(Source records)
^^^^^^^^

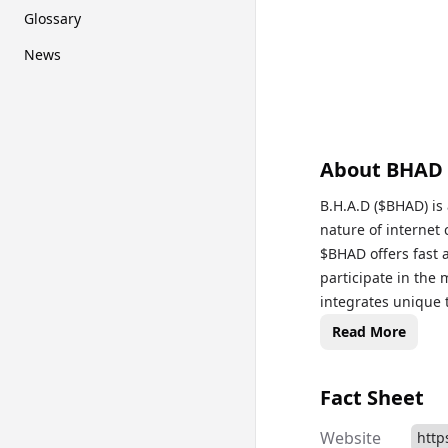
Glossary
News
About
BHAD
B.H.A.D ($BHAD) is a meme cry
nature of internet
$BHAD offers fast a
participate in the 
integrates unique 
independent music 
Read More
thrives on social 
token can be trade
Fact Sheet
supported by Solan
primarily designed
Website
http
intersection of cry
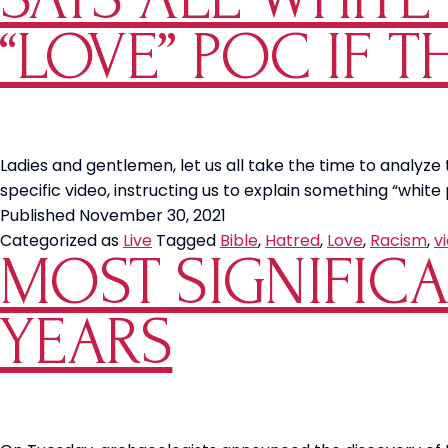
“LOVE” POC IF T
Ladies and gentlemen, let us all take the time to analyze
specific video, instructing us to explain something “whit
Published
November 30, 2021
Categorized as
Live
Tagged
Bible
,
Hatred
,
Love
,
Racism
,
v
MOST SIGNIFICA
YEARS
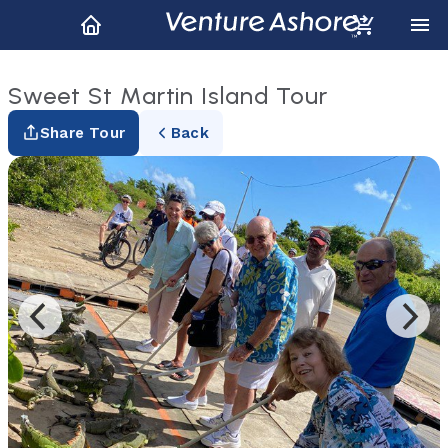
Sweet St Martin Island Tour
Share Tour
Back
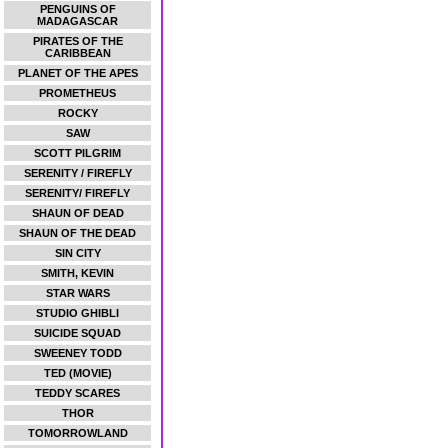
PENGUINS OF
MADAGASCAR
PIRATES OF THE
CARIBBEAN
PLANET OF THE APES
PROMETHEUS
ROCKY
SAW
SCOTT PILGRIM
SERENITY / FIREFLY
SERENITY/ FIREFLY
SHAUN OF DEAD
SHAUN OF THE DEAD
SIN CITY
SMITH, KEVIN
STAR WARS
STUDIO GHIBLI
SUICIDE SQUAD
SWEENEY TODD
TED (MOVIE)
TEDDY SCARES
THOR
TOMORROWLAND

^^^^^^^^

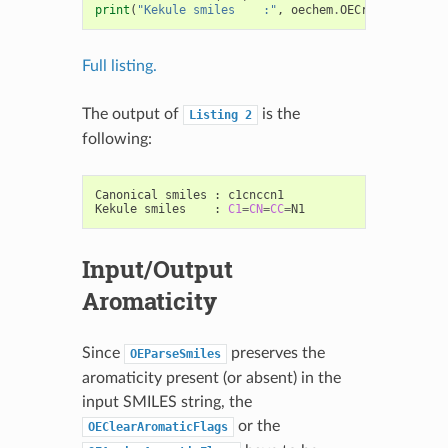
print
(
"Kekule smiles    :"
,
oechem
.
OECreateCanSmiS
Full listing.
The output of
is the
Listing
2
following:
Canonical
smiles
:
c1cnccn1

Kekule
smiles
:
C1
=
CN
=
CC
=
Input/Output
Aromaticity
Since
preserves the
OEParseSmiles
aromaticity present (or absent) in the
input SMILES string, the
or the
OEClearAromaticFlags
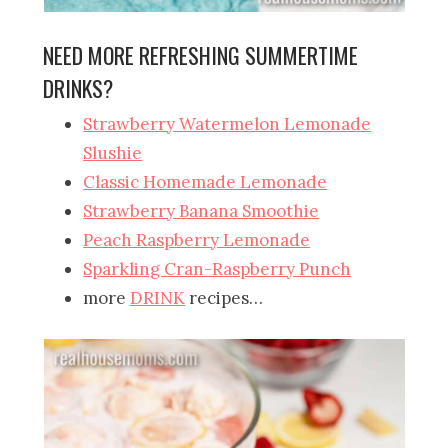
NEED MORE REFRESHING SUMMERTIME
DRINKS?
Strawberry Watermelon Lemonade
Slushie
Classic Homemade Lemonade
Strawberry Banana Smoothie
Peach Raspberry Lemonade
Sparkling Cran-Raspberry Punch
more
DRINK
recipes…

^^^^^^^^

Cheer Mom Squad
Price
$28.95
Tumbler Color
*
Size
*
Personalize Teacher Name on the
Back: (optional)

^^^^^^^^

What is expected:
Among the records above, find the lines that contain "Lemonade" and copy every one.

Answer area:
Strawberry Watermelon Lemonade
Classic Homemade Lemonade
Peach Raspberry Lemonade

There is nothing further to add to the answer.